Eine Kommerzialisierung dieser Technologien wird in Gehirn-Computer-Interfaces, besonders medienwirksam etwa von Elon Musks Unternehmen "Neuralink", vorangetrieben. Neben der Behandlung von neurologischen Krankheiten verspricht man sich von solchen Interfaces - vereinfacht gesprochen Gehirnimplantate, die neuronale Signale für Computer übersetzen - beispielsweise auch eine Benutzung von Smartphones oder Computern per Gedankenkontrolle. Dieses Vorhaben trifft in der Forschungsgemeinde zwar nach wie vor auf Skepsis, zeigt aber, dass gesetzliche Regulierungen künftig notwendig werden könnten. (5)

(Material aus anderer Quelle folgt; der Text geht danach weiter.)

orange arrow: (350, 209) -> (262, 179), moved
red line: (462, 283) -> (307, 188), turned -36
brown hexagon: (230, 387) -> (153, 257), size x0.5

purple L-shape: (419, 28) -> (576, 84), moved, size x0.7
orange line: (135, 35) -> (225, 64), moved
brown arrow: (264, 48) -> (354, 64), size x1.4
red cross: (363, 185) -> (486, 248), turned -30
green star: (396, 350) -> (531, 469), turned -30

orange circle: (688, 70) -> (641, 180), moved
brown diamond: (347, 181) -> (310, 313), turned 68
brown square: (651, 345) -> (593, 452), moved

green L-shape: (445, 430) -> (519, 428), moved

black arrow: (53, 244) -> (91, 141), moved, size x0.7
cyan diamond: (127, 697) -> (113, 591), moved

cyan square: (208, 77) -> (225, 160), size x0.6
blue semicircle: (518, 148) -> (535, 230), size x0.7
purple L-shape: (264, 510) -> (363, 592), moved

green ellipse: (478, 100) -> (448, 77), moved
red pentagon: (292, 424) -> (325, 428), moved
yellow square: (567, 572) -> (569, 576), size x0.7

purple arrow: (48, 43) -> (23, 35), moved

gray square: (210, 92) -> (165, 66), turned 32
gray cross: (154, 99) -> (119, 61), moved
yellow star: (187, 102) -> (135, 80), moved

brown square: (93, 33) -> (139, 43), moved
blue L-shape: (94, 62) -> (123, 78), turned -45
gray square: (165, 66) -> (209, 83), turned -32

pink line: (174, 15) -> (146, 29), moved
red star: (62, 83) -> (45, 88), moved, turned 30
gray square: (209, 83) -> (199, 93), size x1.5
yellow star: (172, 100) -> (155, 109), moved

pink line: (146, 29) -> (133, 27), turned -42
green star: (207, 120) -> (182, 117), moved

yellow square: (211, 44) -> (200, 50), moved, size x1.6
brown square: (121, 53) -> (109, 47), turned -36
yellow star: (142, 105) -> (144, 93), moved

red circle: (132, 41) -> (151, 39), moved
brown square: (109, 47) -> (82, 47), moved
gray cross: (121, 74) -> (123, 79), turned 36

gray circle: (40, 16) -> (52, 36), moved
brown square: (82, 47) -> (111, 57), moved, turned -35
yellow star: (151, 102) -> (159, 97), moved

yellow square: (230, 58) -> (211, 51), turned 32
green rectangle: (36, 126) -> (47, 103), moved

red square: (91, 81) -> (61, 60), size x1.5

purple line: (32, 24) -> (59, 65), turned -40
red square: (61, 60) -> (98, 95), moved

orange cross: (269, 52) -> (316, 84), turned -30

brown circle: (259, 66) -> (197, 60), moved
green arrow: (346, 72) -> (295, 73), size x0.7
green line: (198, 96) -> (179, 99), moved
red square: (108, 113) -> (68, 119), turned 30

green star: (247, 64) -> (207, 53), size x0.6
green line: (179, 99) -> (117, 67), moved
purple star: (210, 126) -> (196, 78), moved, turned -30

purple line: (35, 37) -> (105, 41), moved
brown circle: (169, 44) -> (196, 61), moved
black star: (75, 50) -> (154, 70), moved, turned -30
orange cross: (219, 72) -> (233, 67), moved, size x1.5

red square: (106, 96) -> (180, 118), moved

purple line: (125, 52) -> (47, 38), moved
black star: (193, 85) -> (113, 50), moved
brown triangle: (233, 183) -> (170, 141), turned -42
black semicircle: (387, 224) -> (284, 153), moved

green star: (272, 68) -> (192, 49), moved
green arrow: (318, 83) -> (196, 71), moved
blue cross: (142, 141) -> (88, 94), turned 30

Während derartige Technologien bis dato nicht marktreif sind und ganz wesentliche Aspekte noch immer wenig verstanden, wenn auch intensiv erforscht werden, bemüht sich Chile trotzdem bereits um eine gesetzliche Regulierung, bei der der Fokus vor allem auf das Recht auf persönliche Identität, Willensfreiheit, geistige Privatsphäre, gleichberechtigten Zugang zu Technologien zur Verbesserung der kognitiven Fähigkeiten und den Schutz vor algorithmischer Verzerrung gelegt wird. Im chilenischen Gesetzesentwurf wird vorgeschlagen, neuronale Daten rechtlich wie Organe zu behandeln. Demzufolge müssten Bürger_innen Daten dieser Art künftig nicht unfreiwillig herausgeben, die Sammlung müsste zuerst mittels Opt-In authorisiert werden. Zudem könnten solche Daten nicht verkauft, sondern lediglich für altruistische Zwecke gespendet werden. (1) Neben Chile schlug auch die spanische Regierung Vorkehrungen für Neurorechte im Kontext der Regulierung von Künstlicher Intelligenz vor. (3)

Fürsprecher einer Regulierung von Neurotechnologien in der Forschungscommunity ist beispielsweise Rafael Yuste, Neurobiologe an der Columbia University, New York. Er befürwortet die Aufnahme von Neurorechten in die "Allgemeine Erklärung der Menschenrechte" der Vereinten Nationen. Denn wer "neuronale Aktivität aufnehmen und verändern kann, kann im Prinzip Gedanken von Menschen lesen und schreiben". Dies sei "keine Science Fiction". "Wir tun das im Labor bereits erfolgreich bei Tieren". (3) Beispielsweise gelang es Forscher_innen bereits im Jahr 2013, Mäusen falsche Erinnerungen einzupflanzen. (6)

Die Autor_innen des Berichts von ITA und AIT empfehlen dem österreichischen Parlament eine "umfassende Beteiligung an der internationalen Debatte über die Regulierung der geistigen Privatsphäre". Eine FTA-Studie könnte "die besondere Natur neuronaler Daten, mögliche Risiken im Umgang damit und die damit verbundenen Zukunftsvorstellungen des neurotechnologischen Gedankenlesens explorieren und die Entwicklung einer österreichischen Vision im internationalen Kontext unterstützen."

Österreich könnte so eine Vorreiterrolle in einem hoch innovativen Forschungsgebiet einnehmen.

(1) https://www.parlament.gv.at/ZUSD/FTA/FTA-Monitoringbericht_gesamt_November_2021.pdf

(2) https://www.frontiersin.org/articles/10.3389/fnsys.2017.00093/full

(3) https://www.reuters.com/article/us-global-tech-rights-idUSKBN28D3HK

(4) https://www.nature.com/articles/d41586-021-02661-w

(5) https://www.spiegel.de/wissenschaft/mensch/elon-musks-unternehmen-neuralink-kuendigt-tests-mit-menschen-an-a-1fa13731-90c4-4697-bb60-596f26713834

(6) https://www.science.org/doi/10.1126/science.1239073

Die unterfertigten Abgeordneten stellen daher folgenden

ENTSCHLIESSUNGSANTRAG

 

Der Nationalrat wolle beschließen:

"Die Bundesregierung, insbesondere der Bundesminister für Bildung, Wissenschaft und Forschung, die Bundesministerin für Digitalisierung und Wirtschaftsstandort und die Bundesministerin für Klimaschutz‚ Umwelt‚ Energie‚ Mobilität‚ Innovation und Technologie, wird aufgefordert, eine FTA-Studie zu beauftragen, die sich mit neuronalen Daten und den möglichen Risiken im Umgang mit Neurotechnologien befasst und die Entwicklung einer österreichischen Vision im internationalen Kontext unterstützt."  

In formeller Hinsicht wird die Zuweisung an den Ausschuss für Forschung‚ Innovation und Digitalisierung vorgeschlagen.